Saved entries
=== Begin Enclosure ===

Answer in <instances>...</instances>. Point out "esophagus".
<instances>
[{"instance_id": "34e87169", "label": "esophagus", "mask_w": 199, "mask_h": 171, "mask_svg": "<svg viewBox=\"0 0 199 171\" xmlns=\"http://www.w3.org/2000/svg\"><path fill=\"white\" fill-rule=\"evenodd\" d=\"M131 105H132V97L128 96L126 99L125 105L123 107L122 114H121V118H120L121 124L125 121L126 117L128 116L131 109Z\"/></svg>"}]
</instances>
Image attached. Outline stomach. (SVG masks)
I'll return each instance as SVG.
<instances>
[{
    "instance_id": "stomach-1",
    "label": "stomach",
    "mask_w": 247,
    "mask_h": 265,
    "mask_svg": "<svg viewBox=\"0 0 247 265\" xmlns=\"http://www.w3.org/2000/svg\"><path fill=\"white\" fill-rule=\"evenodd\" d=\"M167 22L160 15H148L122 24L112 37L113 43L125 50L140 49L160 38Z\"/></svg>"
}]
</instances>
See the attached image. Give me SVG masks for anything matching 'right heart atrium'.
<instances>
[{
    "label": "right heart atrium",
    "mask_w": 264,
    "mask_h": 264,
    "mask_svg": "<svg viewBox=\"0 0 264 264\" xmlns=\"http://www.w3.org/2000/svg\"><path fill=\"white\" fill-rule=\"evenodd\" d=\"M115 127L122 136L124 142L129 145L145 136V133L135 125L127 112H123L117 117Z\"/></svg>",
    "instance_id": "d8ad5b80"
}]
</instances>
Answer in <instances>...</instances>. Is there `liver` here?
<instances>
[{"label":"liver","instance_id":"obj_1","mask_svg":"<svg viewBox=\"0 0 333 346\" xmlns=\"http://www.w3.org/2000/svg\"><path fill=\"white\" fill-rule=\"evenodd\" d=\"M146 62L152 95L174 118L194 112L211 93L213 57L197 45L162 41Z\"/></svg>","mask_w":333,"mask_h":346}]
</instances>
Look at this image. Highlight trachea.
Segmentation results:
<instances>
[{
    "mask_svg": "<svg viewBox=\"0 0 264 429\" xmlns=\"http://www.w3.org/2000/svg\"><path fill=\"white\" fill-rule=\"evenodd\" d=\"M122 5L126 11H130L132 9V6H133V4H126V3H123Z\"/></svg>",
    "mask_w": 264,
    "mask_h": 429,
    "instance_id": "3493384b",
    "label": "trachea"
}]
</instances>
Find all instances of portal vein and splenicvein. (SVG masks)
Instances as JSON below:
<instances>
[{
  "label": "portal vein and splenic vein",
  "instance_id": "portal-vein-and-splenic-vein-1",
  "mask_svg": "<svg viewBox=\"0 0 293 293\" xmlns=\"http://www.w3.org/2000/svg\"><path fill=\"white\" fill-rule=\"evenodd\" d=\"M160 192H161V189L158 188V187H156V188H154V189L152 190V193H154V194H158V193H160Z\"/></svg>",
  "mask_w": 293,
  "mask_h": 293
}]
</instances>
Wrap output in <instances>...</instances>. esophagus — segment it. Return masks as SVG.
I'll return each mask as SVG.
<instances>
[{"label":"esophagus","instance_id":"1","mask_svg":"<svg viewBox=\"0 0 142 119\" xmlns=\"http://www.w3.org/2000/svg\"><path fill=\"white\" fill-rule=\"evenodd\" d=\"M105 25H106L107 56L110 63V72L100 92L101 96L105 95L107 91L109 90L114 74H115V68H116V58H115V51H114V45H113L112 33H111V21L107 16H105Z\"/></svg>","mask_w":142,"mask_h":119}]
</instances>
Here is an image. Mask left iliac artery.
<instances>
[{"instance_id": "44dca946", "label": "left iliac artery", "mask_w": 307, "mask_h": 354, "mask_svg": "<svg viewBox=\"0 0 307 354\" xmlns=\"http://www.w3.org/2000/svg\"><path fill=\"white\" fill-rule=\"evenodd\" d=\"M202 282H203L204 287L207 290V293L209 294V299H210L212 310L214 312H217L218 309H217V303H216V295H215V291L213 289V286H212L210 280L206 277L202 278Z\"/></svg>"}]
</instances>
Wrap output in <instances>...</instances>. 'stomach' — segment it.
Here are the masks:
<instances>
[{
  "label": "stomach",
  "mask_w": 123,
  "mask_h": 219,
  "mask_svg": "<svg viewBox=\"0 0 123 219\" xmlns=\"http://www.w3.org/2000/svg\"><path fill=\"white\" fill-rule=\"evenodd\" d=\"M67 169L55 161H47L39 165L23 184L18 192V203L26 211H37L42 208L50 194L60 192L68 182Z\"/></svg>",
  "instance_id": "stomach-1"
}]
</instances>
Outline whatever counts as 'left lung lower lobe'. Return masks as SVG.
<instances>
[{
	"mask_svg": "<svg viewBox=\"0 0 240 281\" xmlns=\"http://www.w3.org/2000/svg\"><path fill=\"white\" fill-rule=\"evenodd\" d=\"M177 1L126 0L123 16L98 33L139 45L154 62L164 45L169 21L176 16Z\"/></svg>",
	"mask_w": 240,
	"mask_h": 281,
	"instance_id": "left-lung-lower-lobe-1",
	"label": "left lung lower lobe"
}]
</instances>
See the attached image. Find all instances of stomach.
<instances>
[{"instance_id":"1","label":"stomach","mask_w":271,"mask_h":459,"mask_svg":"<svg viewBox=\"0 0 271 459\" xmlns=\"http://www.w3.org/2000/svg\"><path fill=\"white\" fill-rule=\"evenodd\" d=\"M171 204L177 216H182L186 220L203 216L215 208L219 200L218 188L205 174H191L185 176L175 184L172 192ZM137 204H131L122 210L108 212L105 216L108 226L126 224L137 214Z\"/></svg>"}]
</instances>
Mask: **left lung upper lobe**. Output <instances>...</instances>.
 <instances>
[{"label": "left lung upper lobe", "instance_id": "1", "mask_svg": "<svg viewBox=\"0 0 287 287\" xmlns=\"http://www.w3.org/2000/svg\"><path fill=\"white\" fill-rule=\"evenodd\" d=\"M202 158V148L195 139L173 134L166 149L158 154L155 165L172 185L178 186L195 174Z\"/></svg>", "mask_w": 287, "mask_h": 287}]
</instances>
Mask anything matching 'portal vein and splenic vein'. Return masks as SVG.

=== End Enclosure ===

Problem statement: Retype the records in their entirety, matching each one exactly.

Written reply:
Answer in <instances>...</instances>. Point out "esophagus".
<instances>
[{"instance_id": "34e87169", "label": "esophagus", "mask_w": 199, "mask_h": 171, "mask_svg": "<svg viewBox=\"0 0 199 171\" xmlns=\"http://www.w3.org/2000/svg\"><path fill=\"white\" fill-rule=\"evenodd\" d=\"M131 105H132V97L128 96L126 99L125 105L123 107L122 114H121V118H120L121 124L125 121L126 117L128 116L131 109Z\"/></svg>"}]
</instances>
Image attached. Outline stomach. (SVG masks)
I'll return each instance as SVG.
<instances>
[{
    "instance_id": "stomach-1",
    "label": "stomach",
    "mask_w": 247,
    "mask_h": 265,
    "mask_svg": "<svg viewBox=\"0 0 247 265\" xmlns=\"http://www.w3.org/2000/svg\"><path fill=\"white\" fill-rule=\"evenodd\" d=\"M167 22L160 15H148L122 24L112 37L113 43L125 50L140 49L160 38Z\"/></svg>"
}]
</instances>
See the attached image. Give me SVG masks for anything matching 'right heart atrium'.
<instances>
[{
    "label": "right heart atrium",
    "mask_w": 264,
    "mask_h": 264,
    "mask_svg": "<svg viewBox=\"0 0 264 264\" xmlns=\"http://www.w3.org/2000/svg\"><path fill=\"white\" fill-rule=\"evenodd\" d=\"M115 127L122 136L124 142L129 145L145 136V133L135 125L127 112H123L117 117Z\"/></svg>",
    "instance_id": "d8ad5b80"
}]
</instances>
Answer in <instances>...</instances>. Is there `liver` here?
<instances>
[{"label":"liver","instance_id":"obj_1","mask_svg":"<svg viewBox=\"0 0 333 346\" xmlns=\"http://www.w3.org/2000/svg\"><path fill=\"white\" fill-rule=\"evenodd\" d=\"M146 62L152 95L174 118L194 112L211 93L213 57L197 45L162 41Z\"/></svg>","mask_w":333,"mask_h":346}]
</instances>
Look at this image. Highlight trachea.
Segmentation results:
<instances>
[{
    "mask_svg": "<svg viewBox=\"0 0 264 429\" xmlns=\"http://www.w3.org/2000/svg\"><path fill=\"white\" fill-rule=\"evenodd\" d=\"M122 5L126 11H130L132 9V6H133V4H126V3H123Z\"/></svg>",
    "mask_w": 264,
    "mask_h": 429,
    "instance_id": "3493384b",
    "label": "trachea"
}]
</instances>
Find all instances of portal vein and splenicvein. (SVG masks)
Instances as JSON below:
<instances>
[{
  "label": "portal vein and splenic vein",
  "instance_id": "portal-vein-and-splenic-vein-1",
  "mask_svg": "<svg viewBox=\"0 0 293 293\" xmlns=\"http://www.w3.org/2000/svg\"><path fill=\"white\" fill-rule=\"evenodd\" d=\"M160 192H161V189L158 188V187H156V188H154V189L152 190V193H154V194H158V193H160Z\"/></svg>",
  "mask_w": 293,
  "mask_h": 293
}]
</instances>
Wrap output in <instances>...</instances>. esophagus — segment it. Return masks as SVG.
I'll return each mask as SVG.
<instances>
[{"label":"esophagus","instance_id":"1","mask_svg":"<svg viewBox=\"0 0 142 119\" xmlns=\"http://www.w3.org/2000/svg\"><path fill=\"white\" fill-rule=\"evenodd\" d=\"M105 25H106L107 56L110 63V72L100 92L101 96L105 95L107 91L109 90L114 74H115V68H116V58H115V51H114V45H113L112 33H111V21L107 16H105Z\"/></svg>","mask_w":142,"mask_h":119}]
</instances>
Here is an image. Mask left iliac artery.
<instances>
[{"instance_id": "44dca946", "label": "left iliac artery", "mask_w": 307, "mask_h": 354, "mask_svg": "<svg viewBox=\"0 0 307 354\" xmlns=\"http://www.w3.org/2000/svg\"><path fill=\"white\" fill-rule=\"evenodd\" d=\"M202 282H203L204 287L207 290V293L209 294V299H210L212 310L214 312H217L218 309H217V303H216V295H215V291L213 289V286H212L210 280L206 277L202 278Z\"/></svg>"}]
</instances>
Wrap output in <instances>...</instances>. 'stomach' — segment it.
Here are the masks:
<instances>
[{
  "label": "stomach",
  "mask_w": 123,
  "mask_h": 219,
  "mask_svg": "<svg viewBox=\"0 0 123 219\" xmlns=\"http://www.w3.org/2000/svg\"><path fill=\"white\" fill-rule=\"evenodd\" d=\"M67 169L55 161H47L39 165L23 184L18 192V203L26 211H37L42 208L50 194L60 192L68 182Z\"/></svg>",
  "instance_id": "stomach-1"
}]
</instances>
Outline whatever counts as 'left lung lower lobe'. Return masks as SVG.
<instances>
[{
	"mask_svg": "<svg viewBox=\"0 0 240 281\" xmlns=\"http://www.w3.org/2000/svg\"><path fill=\"white\" fill-rule=\"evenodd\" d=\"M177 1L126 0L123 16L98 33L139 45L154 62L164 45L169 21L176 16Z\"/></svg>",
	"mask_w": 240,
	"mask_h": 281,
	"instance_id": "left-lung-lower-lobe-1",
	"label": "left lung lower lobe"
}]
</instances>
See the attached image. Find all instances of stomach.
<instances>
[{"instance_id":"1","label":"stomach","mask_w":271,"mask_h":459,"mask_svg":"<svg viewBox=\"0 0 271 459\" xmlns=\"http://www.w3.org/2000/svg\"><path fill=\"white\" fill-rule=\"evenodd\" d=\"M171 204L177 216H182L186 220L203 216L215 208L219 200L218 188L205 174H191L185 176L175 184L172 192ZM137 204H131L122 210L108 212L105 216L108 226L126 224L137 214Z\"/></svg>"}]
</instances>
Mask: **left lung upper lobe**. Output <instances>...</instances>.
 <instances>
[{"label": "left lung upper lobe", "instance_id": "1", "mask_svg": "<svg viewBox=\"0 0 287 287\" xmlns=\"http://www.w3.org/2000/svg\"><path fill=\"white\" fill-rule=\"evenodd\" d=\"M202 158V148L195 139L173 134L166 149L158 154L155 165L172 185L178 186L195 174Z\"/></svg>", "mask_w": 287, "mask_h": 287}]
</instances>
Mask anything matching 'portal vein and splenic vein'. Return masks as SVG.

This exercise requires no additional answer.